Los folletos la señalaban de lavar dinero y participar en fraudes inmobiliarios al servicio de Iván Archivaldo y Jesús Alfredo Guzmán Salazar. Eran hojas anónimas, sin firma, pero con teléfonos de contacto de la DEA y la Marina mexicana. Este mensaje, en Sinaloa, fue interpretado como una advertencia. La Mayiza —la facción rival dentro del Cártel de Sinaloa— la había marcado.
Después de eso, Vanessa desapareció de las redes. Cerró sus cuentas, vendió una de sus propiedades en Mazatlán y se mudó al otro lado de la frontera. Ahí, según los informes de la Fiscalía de San Diego, intentó reconstruir su vida bajo otro nombre, pero su pasado la alcanzó.
Los investigadores encontraron coincidencias entre sus movimientos bancarios y los del círculo de El Chato, evidenciando una conexión inevitable.
En las audiencias judiciales, su defensa alegó que no existían pruebas directas que la vincularan con el asesinato. Sin embargo, el peso de los registros digitales, los testimonios de vecinos y las pruebas balísticas terminaron por mantenerla en prisión preventiva.
Su abogado sostuvo que fue víctima de un montaje, que el homicidio obedecía a ajustes de cuentas dentro del crimen organizado y que ella solo había tenido una relación sentimental con la víctima.

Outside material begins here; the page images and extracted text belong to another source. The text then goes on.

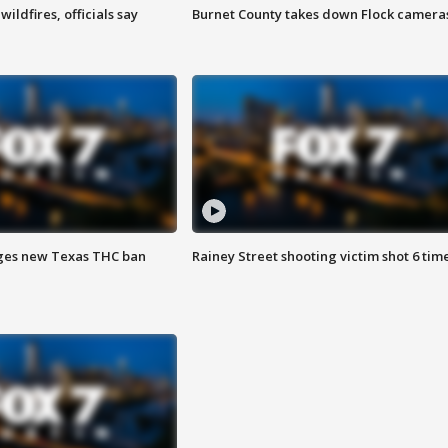
ildfires, officials say
Burnet County takes down Flock camera
ges new Texas THC ban
Rainey Street shooting victim shot 6 tim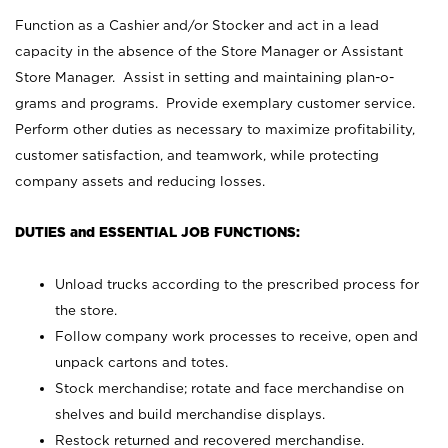
Function as a Cashier and/or Stocker and act in a lead
capacity in the absence of the Store Manager or Assistant
Store Manager. Assist in setting and maintaining plan-o-
grams and programs. Provide exemplary customer service.
Perform other duties as necessary to maximize profitability,
customer satisfaction, and teamwork, while protecting
company assets and reducing losses.
DUTIES and ESSENTIAL JOB FUNCTIONS:
Unload trucks according to the prescribed process for
the store.
Follow company work processes to receive, open and
unpack cartons and totes.
Stock merchandise; rotate and face merchandise on
shelves and build merchandise displays.
Restock returned and recovered merchandise.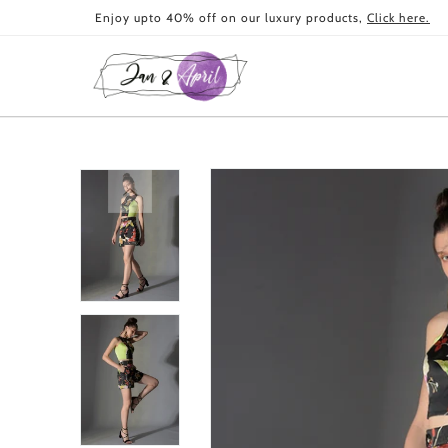
Skip to
Enjoy upto 40% off on our luxury products,
Click here.
content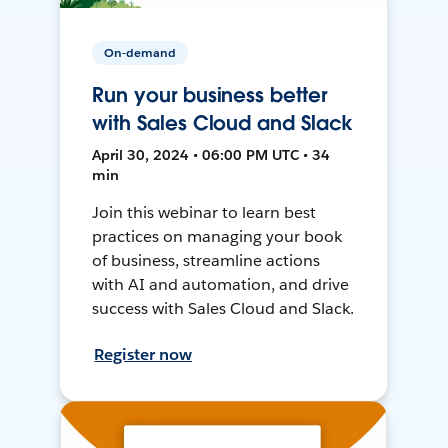
On-demand
Run your business better
with Sales Cloud and Slack
April 30, 2024 • 06:00 PM UTC • 34
min
Join this webinar to learn best
practices on managing your book
of business, streamline actions
with AI and automation, and drive
success with Sales Cloud and Slack.
Register now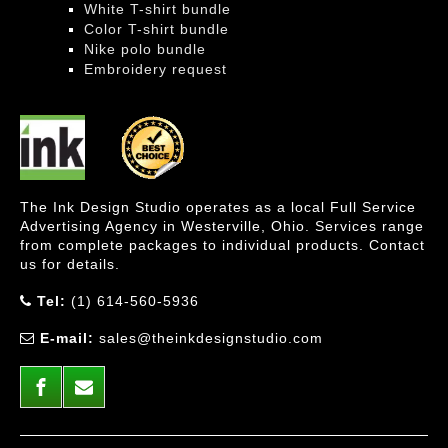
White T-shirt bundle
Color T-shirt bundle
Nike polo bundle
Embroidery request
The Ink Design Studio operates as a local Full Service
Advertising Agency in Westerville, Ohio. Services range
from complete packages to individual products. Contact
us for details.
Tel:
(1) 614-560-5936
E-mail:
sales@theinkdesignstudio.com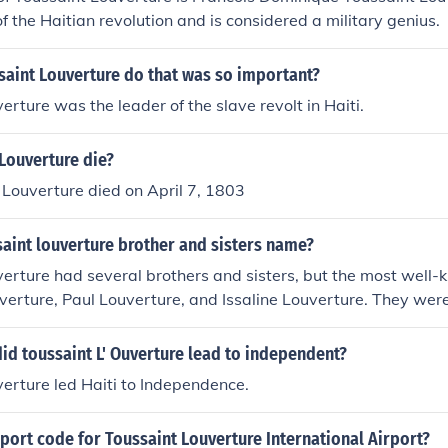
of the Haitian revolution and is considered a military genius.
saint Louverture do that was so important?
erture was the leader of the slave revolt in Haiti.
Louverture die?
 Louverture died on April 7, 1803
aint louverture brother and sisters name?
erture had several brothers and sisters, but the most well-
verture, Paul Louverture, and Issaline Louverture. They were 
Haitian Revolution alongside Toussaint.
id toussaint L' Ouverture lead to independent?
erture led Haiti to Independence.
rport code for Toussaint Louverture International Airport?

La Fiscalía, en cambio, planteó una hipótesis más simple: traición. Que Gurrola habría participado en la ejecución del hombre con quien compartía una relación, quizá por una deuda, por miedo o por encargo.
De su etapa como modelo poco quedaba. Los vestidos de lentejuelas y las coronas fueron reemplazados por un uniforme beige con un número bordado en el pecho y las luces se apagaron. En los registros penitenciarios se le describe como “reclusa sin incidentes disciplinarios”. Ahí, en prisión, dejó de hablar con la prensa, pero algunas cartas que envió a su familia fueron filtradas: en ellas decía que soñaba con regresar a Mazatlán, ver el mar y “volver a ser invisible”.
El caso continúa en manos de la justicia estadounidense, mientras en Sinaloa su historia se convirtió en un símbolo de ascenso y caída. Los medios locales la describieron como la mujer que enamoró al narco, la que tocó la cima y terminó sola, sin fama y sin seguidores.
Algunos la recuerdan como la muchacha sonriente del Carnaval; otros, como la silueta que salió corriendo de un estacionamiento aquella noche.
El expediente sigue abierto, pero la moraleja quedó escrita: la línea entre el lujo y el abismo es más delgada de lo que parece. Algo que Vanessa Gurrola aprendió demasiado tarde.